View Morphing in the Movies - James Chen, Adam Smith

View Morphing in the Movies

James Chen, Adam Smith

Background

History

Hey, remember bullet time? When The Matrix came out in 1999, audiences were blown away by this amazing technical achievement. This effect subsequently made its way to other forms of media: other movies (Swordfish), TV shows (Smallville), video games (Max Payne) and even Superbowl XXV. Although trademarked as "bullet time" by Warner Brothers, the effect does not have to include bullets. It is simply the rotation of a camera view around a scene as it unfolds in slow motion time. This cannot be achieved in reality as the camera would have to rotate at an incredible speed, thus special effects are employed to achieve this effect (in The Matrix some scenes approached a frame rate of around 12,000 frames per second, each at a different angle around a target character). The main technique used is a type of image morphing known as "view morphing."
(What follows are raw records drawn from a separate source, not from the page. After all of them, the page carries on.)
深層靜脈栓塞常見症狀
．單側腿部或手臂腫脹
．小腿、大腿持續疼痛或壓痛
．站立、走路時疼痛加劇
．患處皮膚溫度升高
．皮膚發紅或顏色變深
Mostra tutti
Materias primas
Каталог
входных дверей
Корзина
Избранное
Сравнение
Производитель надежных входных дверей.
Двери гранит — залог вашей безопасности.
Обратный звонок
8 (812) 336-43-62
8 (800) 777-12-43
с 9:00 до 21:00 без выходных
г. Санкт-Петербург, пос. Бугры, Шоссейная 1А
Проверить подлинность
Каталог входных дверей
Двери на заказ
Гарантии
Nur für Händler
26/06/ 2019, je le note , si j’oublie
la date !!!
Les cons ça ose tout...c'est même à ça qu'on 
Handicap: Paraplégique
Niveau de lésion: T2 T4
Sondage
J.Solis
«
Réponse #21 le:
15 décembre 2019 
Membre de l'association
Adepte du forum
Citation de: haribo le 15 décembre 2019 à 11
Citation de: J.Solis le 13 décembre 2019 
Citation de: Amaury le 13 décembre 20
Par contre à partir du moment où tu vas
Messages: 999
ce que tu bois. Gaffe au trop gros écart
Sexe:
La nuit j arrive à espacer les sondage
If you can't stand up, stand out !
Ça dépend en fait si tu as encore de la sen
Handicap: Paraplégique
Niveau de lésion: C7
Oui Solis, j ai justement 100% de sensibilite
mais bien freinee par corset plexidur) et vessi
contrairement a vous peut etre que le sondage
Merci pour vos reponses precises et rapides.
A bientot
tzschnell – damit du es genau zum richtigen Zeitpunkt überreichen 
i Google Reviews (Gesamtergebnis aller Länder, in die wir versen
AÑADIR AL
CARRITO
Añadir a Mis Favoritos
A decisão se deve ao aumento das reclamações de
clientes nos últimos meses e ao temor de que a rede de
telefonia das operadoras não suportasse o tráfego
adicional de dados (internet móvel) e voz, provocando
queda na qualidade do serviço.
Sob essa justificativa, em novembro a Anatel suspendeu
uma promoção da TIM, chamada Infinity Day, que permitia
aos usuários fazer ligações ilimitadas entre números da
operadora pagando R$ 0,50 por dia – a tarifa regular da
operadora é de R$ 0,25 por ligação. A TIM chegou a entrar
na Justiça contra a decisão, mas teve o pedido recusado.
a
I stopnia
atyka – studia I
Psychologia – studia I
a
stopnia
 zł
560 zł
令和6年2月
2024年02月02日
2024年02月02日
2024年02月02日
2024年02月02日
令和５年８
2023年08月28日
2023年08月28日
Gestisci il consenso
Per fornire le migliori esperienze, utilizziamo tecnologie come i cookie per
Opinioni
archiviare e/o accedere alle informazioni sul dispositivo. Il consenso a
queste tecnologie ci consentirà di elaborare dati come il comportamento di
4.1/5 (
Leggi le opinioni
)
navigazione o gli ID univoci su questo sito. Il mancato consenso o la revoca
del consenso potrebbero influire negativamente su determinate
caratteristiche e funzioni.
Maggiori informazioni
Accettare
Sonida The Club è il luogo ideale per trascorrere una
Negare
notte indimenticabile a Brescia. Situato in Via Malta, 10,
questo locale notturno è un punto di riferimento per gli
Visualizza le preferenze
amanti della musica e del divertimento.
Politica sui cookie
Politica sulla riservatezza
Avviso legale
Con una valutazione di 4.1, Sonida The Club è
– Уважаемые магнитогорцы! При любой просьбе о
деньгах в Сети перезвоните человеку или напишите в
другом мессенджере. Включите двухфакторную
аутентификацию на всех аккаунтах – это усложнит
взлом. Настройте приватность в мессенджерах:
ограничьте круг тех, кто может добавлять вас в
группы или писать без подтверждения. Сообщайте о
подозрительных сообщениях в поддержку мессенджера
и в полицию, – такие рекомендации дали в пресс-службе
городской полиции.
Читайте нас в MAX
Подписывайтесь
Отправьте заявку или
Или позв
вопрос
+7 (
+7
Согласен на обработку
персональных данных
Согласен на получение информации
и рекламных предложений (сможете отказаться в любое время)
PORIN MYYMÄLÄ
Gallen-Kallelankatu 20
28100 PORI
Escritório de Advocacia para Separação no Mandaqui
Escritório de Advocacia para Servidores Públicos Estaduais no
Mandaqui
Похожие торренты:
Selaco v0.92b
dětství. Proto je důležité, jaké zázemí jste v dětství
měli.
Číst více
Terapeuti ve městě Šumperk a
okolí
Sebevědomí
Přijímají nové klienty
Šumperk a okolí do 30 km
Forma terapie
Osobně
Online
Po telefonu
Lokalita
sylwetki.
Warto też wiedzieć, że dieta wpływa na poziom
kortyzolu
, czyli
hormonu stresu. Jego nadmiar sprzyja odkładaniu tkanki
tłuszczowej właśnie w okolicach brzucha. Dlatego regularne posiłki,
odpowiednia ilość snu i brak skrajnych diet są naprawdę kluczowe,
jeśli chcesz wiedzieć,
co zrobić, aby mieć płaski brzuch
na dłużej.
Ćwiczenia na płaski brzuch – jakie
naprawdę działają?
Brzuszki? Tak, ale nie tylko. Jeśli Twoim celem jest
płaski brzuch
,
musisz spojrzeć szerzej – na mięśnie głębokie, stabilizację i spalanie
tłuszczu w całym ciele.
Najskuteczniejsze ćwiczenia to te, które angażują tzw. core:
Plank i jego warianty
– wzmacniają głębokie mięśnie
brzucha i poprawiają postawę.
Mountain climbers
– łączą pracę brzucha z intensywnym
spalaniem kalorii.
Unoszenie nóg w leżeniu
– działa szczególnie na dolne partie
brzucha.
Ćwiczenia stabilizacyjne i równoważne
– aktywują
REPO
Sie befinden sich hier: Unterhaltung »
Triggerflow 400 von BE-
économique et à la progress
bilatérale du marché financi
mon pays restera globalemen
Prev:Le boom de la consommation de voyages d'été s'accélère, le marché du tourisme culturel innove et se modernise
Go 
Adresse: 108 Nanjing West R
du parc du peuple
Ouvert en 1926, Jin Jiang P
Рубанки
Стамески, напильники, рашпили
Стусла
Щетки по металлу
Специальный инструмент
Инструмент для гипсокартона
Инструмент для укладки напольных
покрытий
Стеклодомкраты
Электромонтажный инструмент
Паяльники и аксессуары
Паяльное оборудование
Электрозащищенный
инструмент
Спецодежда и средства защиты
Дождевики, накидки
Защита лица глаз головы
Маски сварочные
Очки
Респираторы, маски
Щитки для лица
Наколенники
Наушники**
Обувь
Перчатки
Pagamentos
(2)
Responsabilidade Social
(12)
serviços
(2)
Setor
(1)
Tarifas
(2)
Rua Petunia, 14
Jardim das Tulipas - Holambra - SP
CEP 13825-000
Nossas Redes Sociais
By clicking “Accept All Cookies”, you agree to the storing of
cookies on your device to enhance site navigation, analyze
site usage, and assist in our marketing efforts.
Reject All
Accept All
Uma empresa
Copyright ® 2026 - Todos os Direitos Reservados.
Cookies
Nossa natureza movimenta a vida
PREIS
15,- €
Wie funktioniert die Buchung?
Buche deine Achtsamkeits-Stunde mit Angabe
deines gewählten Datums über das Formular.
For The Matrix, the Wachowski Brothers would take some still pictures at various portions of the desired camera path. They would then use computers to map out a camera trajectory using the earlier still photos as key frames. Then, they would build a track, and using a large set of sophisticated still cameras they would film the scene [9]. Despite using many expensive cameras, this would still not be enough individual frames to create a convincing bullet time effect. This is where view morphing comes in. They would use view morphing software to interpolate between camera frames to allow the frame rate to become incredibly high. This technique also allowed the filmmakers to have complete control over the flow of the action. Certain actions of the animation could be sped up or slowed down, or a given view could be lingered upon for an extra beat for effect.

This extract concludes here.